However, I have a very long list of things I want to get done. The list includes things like yard work...getting my flower beds ready for winter and cleaning out my garden shed. There's knitting projects....a baby sweater that must be finished before the baby outgrows it and a scarf for the Scarves of Hope contest and a prayer shawl I promised a friend.
My desk area needs re-organized since I got a new computer. The same desk doesn't work as well. The space is awkward with a laptop. And I have papers that need sorted and filed.
There's new recipes I've been wanting to try. And charity projects to sew. Oh, and there's always the photos waiting to be put in scrapbooks. What shall I do????

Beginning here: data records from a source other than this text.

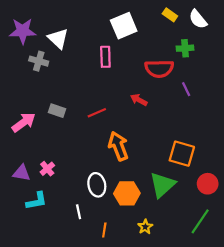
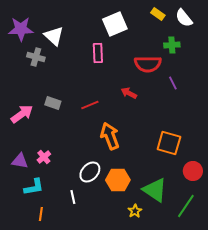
white ellipse: (97, 185) -> (90, 172), turned 55
green triangle: (162, 185) -> (155, 190), moved, turned -44
orange line: (104, 230) -> (41, 214), moved

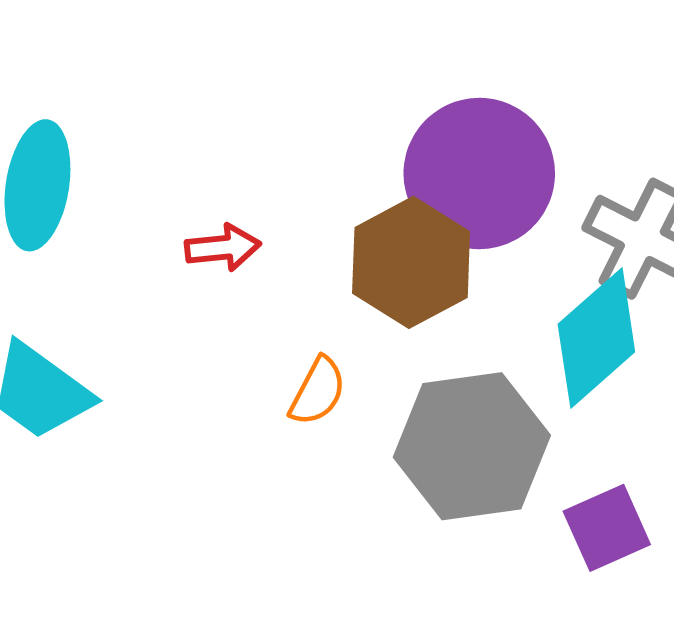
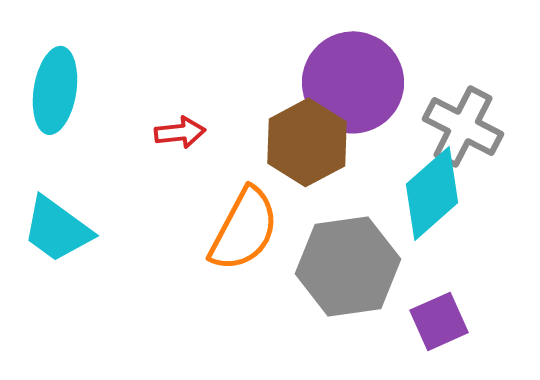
orange semicircle: (318, 391) -> (244, 229), size x1.8

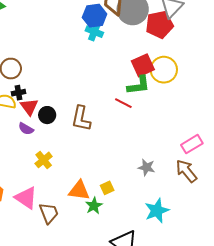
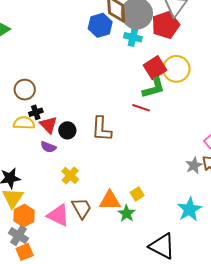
cyan cross: (94, 32) -> (133, 37), moved
gray star: (146, 167) -> (194, 165), moved, turned -30
brown trapezoid: (49, 213) -> (81, 208), moved

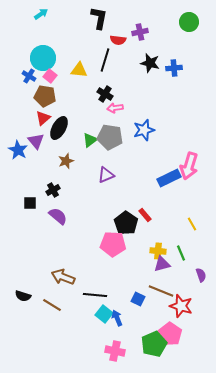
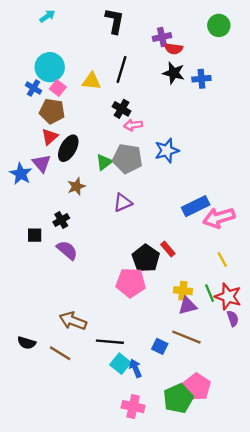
red semicircle: (118, 40) -> (174, 49), moved
pink arrow: (189, 166) -> (219, 218), moved, turned 56
red star: (181, 306) -> (228, 297), moved

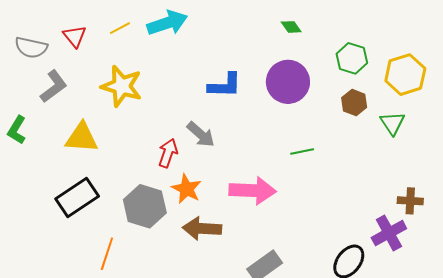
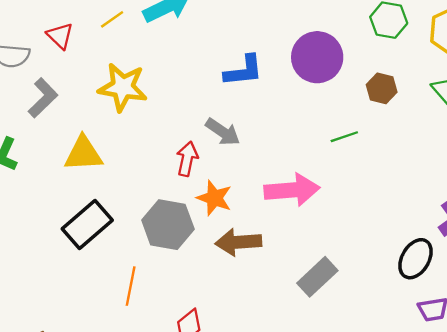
brown hexagon: (354, 103) -> (382, 88), moved

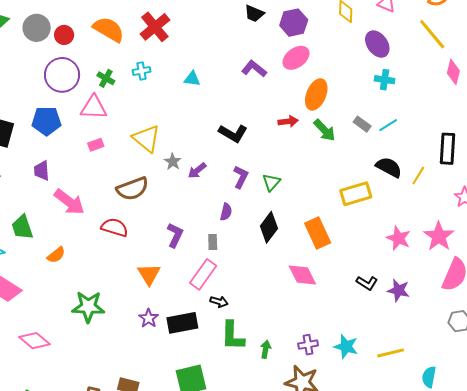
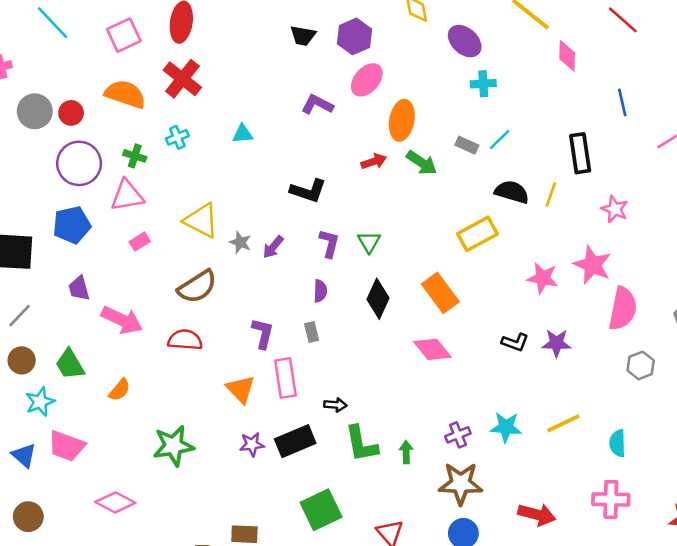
pink rectangle: (203, 274) -> (285, 378), moved, turned -32
purple star: (149, 318) -> (252, 444), turned -30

I think the project that will give me the most satisfaction at the moment is my desk area. It's a space I'm in every day. A space that frustrates me when I can't find the papers I'm looking for. My desk area is My Command Central. It's where financial decisions are made (banking and bill paying). Where social obligations are met (notes, birthday cards, etc). It's where research happens (what's the best laptop on the market). It's where I connect with the world (facebook, email). So, yes! Today, I will re-do my Command Center. I will make it a place of functionality and beauty. Can't wait to get started! Maybe I'll even have some time later to do some of the other projects too. Will let you know how my "free day" turns out.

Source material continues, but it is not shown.